The Financial Times reported Friday (April 9) that Lakeside University, which Ma founded to train business elites, has been forced to stop enrolling new students. Registration for first-year students, which was scheduled to start at the end of March, has been called off, the source said. It’s unclear when new student registration will resume.
The Financial Times said the authorities’ targeting of Lakeside University strongly suggests that the crackdown on Jack Ma is expanding from business to education. Ma had said when he announced his retirement in 2019 that after retirement, he wanted to do his old job and also become a teacher. Ma was an English teacher before he joined the business world.
Lakeside University, located in the Lakeside Garden neighborhood of Hangzhou, where Alibaba started back then, was founded in 2015. Its founders include Jack Ma, Vantone Group owner Feng Lun, Fosun International and Chairman Guo Guangchang, Giant Network Group Chairman Shi Yuzhu and eight other well-known entrepreneurs.
Jack Ma was the first principal of this school. The school’s enrollment is aimed at successful entrepreneurs. The school is a three-year program with tuition of 580,000 RMB, or about $88,000. The school’s admissions process is very strict, and is said to be more rigorous than Harvard University in the United States.

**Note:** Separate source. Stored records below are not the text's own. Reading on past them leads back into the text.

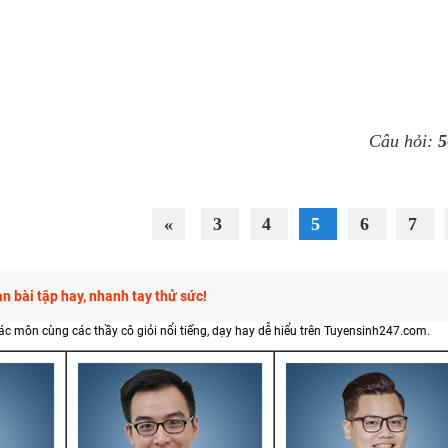
Câu hỏi:
5
«
3
4
5
6
7
 bài tập hay, nhanh tay thử sức!
các môn cùng các thầy cô giỏi nổi tiếng, dạy hay dễ hiểu trên Tuyensinh247.com.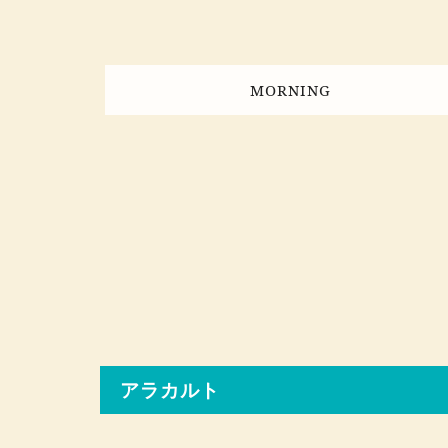
MORNING
アラカルト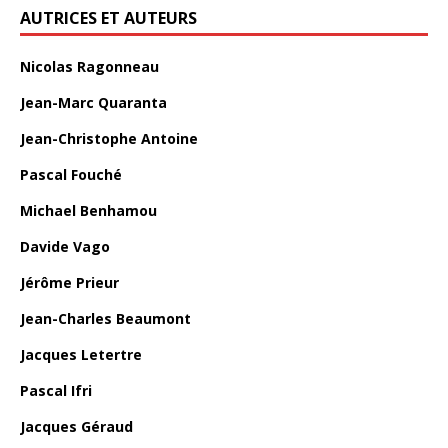
AUTRICES ET AUTEURS
Nicolas Ragonneau
Jean-Marc Quaranta
Jean-Christophe Antoine
Pascal Fouché
Michael Benhamou
Davide Vago
Jérôme Prieur
Jean-Charles Beaumont
Jacques Letertre
Pascal Ifri
Jacques Géraud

The Financial Times said a major reason why Lakeside University has been restricted by the authorities is because they fear that China’s top entrepreneurs may be organized to achieve goals set by Jack Ma rather than the Chinese Communist Party. In China, the CCP has clearly declared that the party leads everything, including the government, the military and the people. Any organization or group that is independent of the Party causes unease for the CCP authorities, which always find ways to bring it under their control.
Most experts on China admit that China under the CCP is currently the most socially controlled country in human history. By 2022, it is claimed that each of its 1.4 billion people will have two cameras watching them, and that the CCP’s party organization controls not only government agencies and state-owned enterprises, but also has access to private businesses and foreign companies in China.
Over the past two or three decades, technology companies like Alibaba, Tencent, Byte Jump, Baidu and others have developed, and they control a variety of vast resources that have unnerved the CCP. Late last year, Chinese regulators launched investigations into Alibaba and other companies in the name of anti-monopoly and called a last-minute halt to the IPO of Alibaba’s online bank Ant Group.
Several regulators also interviewed core Ant Group personnel, forcing them to accept a government proposal to rectify the situation. Many analysts say the government is nominally anti-monopoly, but in reality is trying to exert effective control over tech giants like Alibaba.
The Financial Times quoted people familiar with the situation at Lakeside University as saying that the government would never allow Ma and others to use the university as a tool to cultivate followers and expand their personal power. However, they said the Communist Party may not cancel the university, and while it is currently not enrolling new students, classes for the school’s current students have not been stopped.